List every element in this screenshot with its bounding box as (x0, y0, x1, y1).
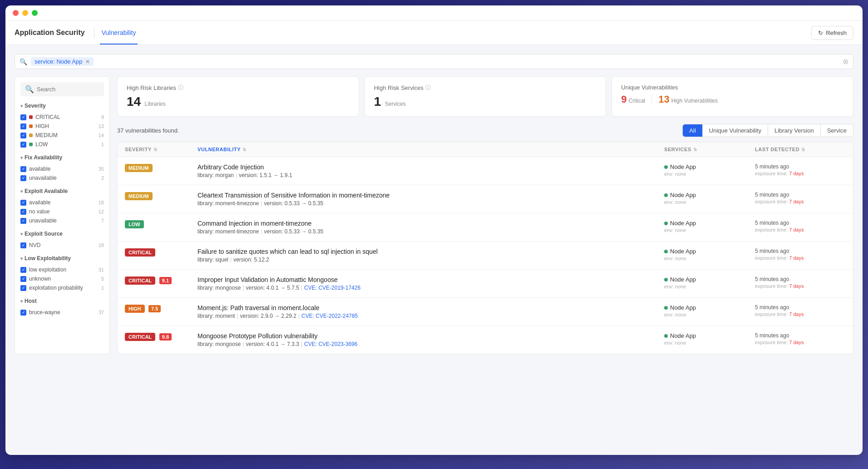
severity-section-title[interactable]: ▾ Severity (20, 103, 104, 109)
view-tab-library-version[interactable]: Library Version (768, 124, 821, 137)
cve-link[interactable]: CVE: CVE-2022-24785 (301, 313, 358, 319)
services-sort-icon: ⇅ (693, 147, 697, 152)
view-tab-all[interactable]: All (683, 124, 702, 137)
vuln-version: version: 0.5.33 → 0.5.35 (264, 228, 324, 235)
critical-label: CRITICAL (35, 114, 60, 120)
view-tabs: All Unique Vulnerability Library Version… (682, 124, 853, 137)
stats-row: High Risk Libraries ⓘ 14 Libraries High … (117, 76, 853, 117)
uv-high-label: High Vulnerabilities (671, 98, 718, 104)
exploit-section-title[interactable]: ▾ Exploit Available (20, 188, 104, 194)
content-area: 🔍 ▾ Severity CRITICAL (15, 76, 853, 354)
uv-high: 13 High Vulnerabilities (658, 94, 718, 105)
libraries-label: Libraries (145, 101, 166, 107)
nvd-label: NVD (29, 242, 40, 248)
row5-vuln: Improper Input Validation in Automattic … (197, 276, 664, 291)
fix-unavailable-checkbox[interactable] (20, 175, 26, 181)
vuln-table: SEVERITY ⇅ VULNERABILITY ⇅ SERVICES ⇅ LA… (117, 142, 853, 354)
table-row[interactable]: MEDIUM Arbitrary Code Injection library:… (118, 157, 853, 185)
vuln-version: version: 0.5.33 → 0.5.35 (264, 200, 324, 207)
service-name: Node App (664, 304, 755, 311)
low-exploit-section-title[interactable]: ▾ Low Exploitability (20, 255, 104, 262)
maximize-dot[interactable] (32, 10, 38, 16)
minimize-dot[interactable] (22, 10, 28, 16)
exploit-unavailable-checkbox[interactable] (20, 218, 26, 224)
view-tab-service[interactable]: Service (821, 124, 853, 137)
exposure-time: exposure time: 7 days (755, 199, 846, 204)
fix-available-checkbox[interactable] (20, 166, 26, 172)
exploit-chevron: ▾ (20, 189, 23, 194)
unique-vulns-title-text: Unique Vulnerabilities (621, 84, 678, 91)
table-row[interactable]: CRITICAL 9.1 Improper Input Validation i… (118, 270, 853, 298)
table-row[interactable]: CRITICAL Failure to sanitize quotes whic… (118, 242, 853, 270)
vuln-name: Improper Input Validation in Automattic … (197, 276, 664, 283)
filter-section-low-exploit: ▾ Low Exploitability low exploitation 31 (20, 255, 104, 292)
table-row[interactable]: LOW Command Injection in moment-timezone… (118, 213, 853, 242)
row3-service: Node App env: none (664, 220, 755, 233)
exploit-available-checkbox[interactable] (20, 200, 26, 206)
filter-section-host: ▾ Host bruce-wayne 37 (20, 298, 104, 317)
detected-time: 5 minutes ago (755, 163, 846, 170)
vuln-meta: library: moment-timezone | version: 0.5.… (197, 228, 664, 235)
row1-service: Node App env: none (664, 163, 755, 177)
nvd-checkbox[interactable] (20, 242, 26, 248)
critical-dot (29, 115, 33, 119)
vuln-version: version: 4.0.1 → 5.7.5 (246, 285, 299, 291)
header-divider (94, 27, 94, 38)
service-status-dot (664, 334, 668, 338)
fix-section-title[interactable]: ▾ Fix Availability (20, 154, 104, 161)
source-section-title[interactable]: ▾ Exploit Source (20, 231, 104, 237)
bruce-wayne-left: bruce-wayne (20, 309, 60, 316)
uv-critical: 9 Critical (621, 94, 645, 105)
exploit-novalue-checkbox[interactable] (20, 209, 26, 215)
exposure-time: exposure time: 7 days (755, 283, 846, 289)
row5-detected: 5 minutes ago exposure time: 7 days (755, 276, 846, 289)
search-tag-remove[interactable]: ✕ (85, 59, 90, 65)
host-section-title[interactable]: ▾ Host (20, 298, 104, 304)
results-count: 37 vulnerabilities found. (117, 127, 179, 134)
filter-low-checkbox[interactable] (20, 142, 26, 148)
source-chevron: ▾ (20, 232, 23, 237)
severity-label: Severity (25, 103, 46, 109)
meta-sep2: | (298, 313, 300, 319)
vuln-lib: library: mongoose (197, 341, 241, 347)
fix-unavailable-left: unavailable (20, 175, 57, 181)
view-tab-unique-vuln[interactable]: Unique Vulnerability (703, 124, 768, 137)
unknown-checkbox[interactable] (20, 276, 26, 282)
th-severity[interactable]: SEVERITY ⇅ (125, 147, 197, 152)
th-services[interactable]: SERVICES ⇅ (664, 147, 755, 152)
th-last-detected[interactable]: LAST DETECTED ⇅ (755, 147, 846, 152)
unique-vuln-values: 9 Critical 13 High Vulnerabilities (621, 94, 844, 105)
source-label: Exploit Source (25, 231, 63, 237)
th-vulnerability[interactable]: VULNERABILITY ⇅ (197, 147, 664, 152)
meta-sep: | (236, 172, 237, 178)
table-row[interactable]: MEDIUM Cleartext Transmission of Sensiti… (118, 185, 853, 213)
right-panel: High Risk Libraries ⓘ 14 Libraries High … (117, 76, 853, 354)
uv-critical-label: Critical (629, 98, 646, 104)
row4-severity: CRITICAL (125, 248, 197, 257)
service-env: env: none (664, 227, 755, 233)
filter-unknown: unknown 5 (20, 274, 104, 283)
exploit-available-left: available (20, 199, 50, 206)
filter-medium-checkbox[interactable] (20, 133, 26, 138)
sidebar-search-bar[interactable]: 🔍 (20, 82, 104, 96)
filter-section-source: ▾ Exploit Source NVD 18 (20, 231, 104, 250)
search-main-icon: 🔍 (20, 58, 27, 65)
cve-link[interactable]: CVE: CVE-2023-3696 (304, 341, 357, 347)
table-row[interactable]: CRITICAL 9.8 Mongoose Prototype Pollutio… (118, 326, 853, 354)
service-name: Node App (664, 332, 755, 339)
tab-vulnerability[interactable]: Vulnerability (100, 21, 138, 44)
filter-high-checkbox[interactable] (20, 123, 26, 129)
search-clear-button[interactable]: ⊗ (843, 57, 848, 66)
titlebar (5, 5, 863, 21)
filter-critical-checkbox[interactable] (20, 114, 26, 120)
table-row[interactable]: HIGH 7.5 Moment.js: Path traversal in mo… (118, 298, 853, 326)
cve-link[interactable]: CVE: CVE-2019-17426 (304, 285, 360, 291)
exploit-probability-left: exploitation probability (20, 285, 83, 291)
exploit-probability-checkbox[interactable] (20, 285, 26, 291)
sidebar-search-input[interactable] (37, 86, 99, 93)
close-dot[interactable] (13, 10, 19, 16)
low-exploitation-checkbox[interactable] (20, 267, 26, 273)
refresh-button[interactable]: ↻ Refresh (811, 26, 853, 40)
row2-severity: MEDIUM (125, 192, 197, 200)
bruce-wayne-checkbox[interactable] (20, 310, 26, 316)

--

### [Assignment]
Scan the material for the word "Injection". Return every line where it is found.

### [Answer box]
table-row[interactable]: MEDIUM Arbitrary Code Injection library:… (118, 157, 853, 185)
table-row[interactable]: LOW Command Injection in moment-timezone… (118, 213, 853, 242)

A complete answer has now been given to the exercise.